Да, друзья мои, я убила ее наповал, и когда из головы у нее брызнула кровь, почувствовала, как по моим бедрам потекла теплая жидкость.

Так вот они, сладкие плоды злодейства, думала я; права была моя подруга, когда рассказывала о них с таким упоением. О небо! Какие неземные удовольствия даришь ты порой нам, смертным!

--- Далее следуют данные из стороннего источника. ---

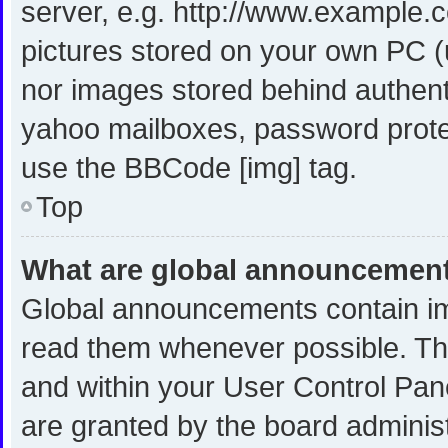
server, e.g. http://www.example.c
pictures stored on your own PC (u
nor images stored behind authent
yahoo mailboxes, password protec
use the BBCode [img] tag.
Top
What are global announcemen
Global announcements contain im
read them whenever possible. The
and within your User Control Pa
are granted by the board administ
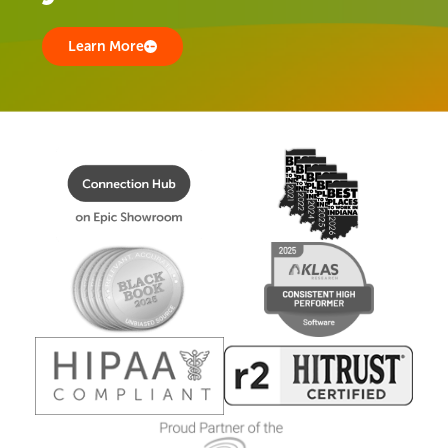
Learn More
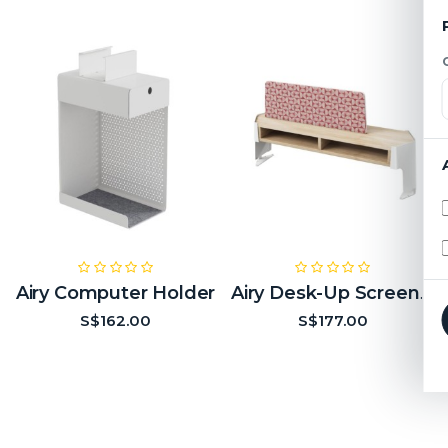
Airy Computer Holder
Airy Desk-Up Screen (2 Modules Empty)
S$162.00
S$177.00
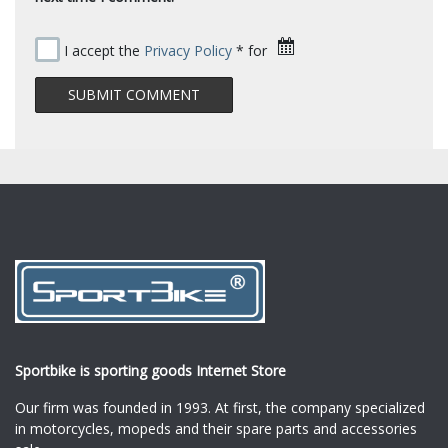
I accept the
Privacy Policy
* for
Sportbike is sporting goods Internet Store
Our firm was founded in 1993. At first, the company specialized
in motorcycles, mopeds and their spare parts and accessories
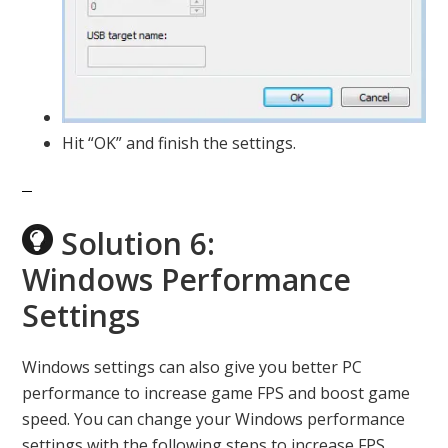
Hit “OK” and finish the settings.
Solution 6:
Windows Performance
Settings
Windows settings can also give you better PC
performance to increase game FPS and boost game
speed. You can change your Windows performance
settings with the following steps to increase FPS.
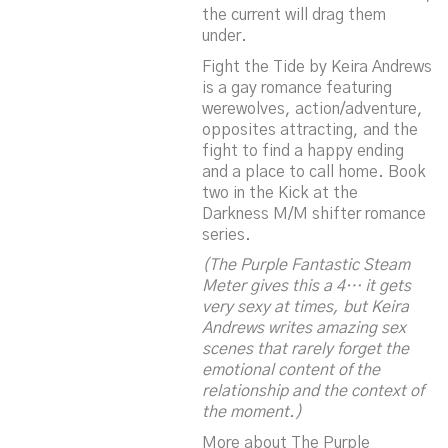
the current will drag them
under.
Fight the Tide
by Keira Andrews
is a gay romance featuring
werewolves, action/adventure,
opposites attracting, and the
fight to find a happy ending
and a place to call home. Book
two in the
Kick at the
Darkness
M/M shifter romance
series.
(The Purple Fantastic Steam
Meter gives this a 4… it gets
very sexy at times, but Keira
Andrews writes amazing sex
scenes that rarely forget the
emotional content of the
relationship and the context of
the moment.)
More about The Purple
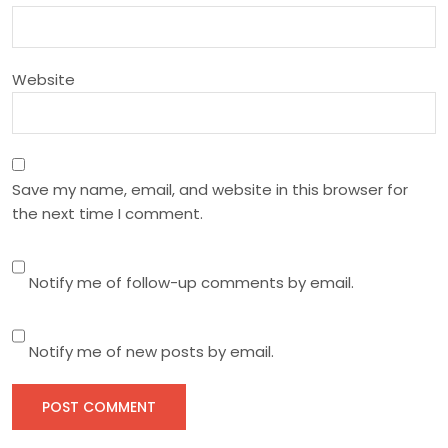
o
n
Website
Save my name, email, and website in this browser for
the next time I comment.
Notify me of follow-up comments by email.
Notify me of new posts by email.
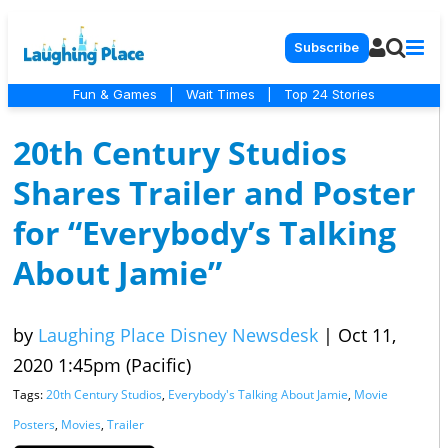
Subscribe
Fun & Games
|
Wait Times
|
Top 24 Stories
20th Century Studios
Shares Trailer and Poster
for “Everybody’s Talking
About Jamie”
by
Laughing Place Disney Newsdesk
|
Oct 11,
2020 1:45pm (Pacific)
Tags:
20th Century Studios
,
Everybody's Talking About Jamie
,
Movie
Posters
,
Movies
,
Trailer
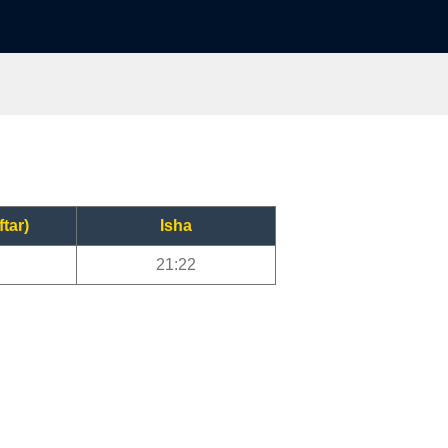
ftar)
Isha
21:22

Услышав пистолетный выстрел, жители соседних домов прильнули к окнам, и мне пришлось спасаться бегством, а где-то в темноте слышались крики: «Полиция! Полиция!» Была уже глухая ночь, когда меня схватили, и обнаруженные при мне пистолеты не оставили у полицейских никакого сомнения относительно автора преступления. На первый же вопрос я раздраженно ответила:

— Везите меня в резиденцию господина Сен-Фона, он вам все объяснит.

Растерявшийся сержант не осмелился возражать, хотя мне все-таки связали руки; карета тронулась, я сидела между двух мрачных и молчаливых субъектов, а из моего влагалища продолжала вытекать густая липкая сперма: вот уж правду говорят, что и цепи сладостны для злодея, потому что продлевают спазмы наслаждения.

Сен-Фон еще не ложился, и слуга пошел предупредить его; когда меня ввели в кабинет, я увидела улыбающегося министра.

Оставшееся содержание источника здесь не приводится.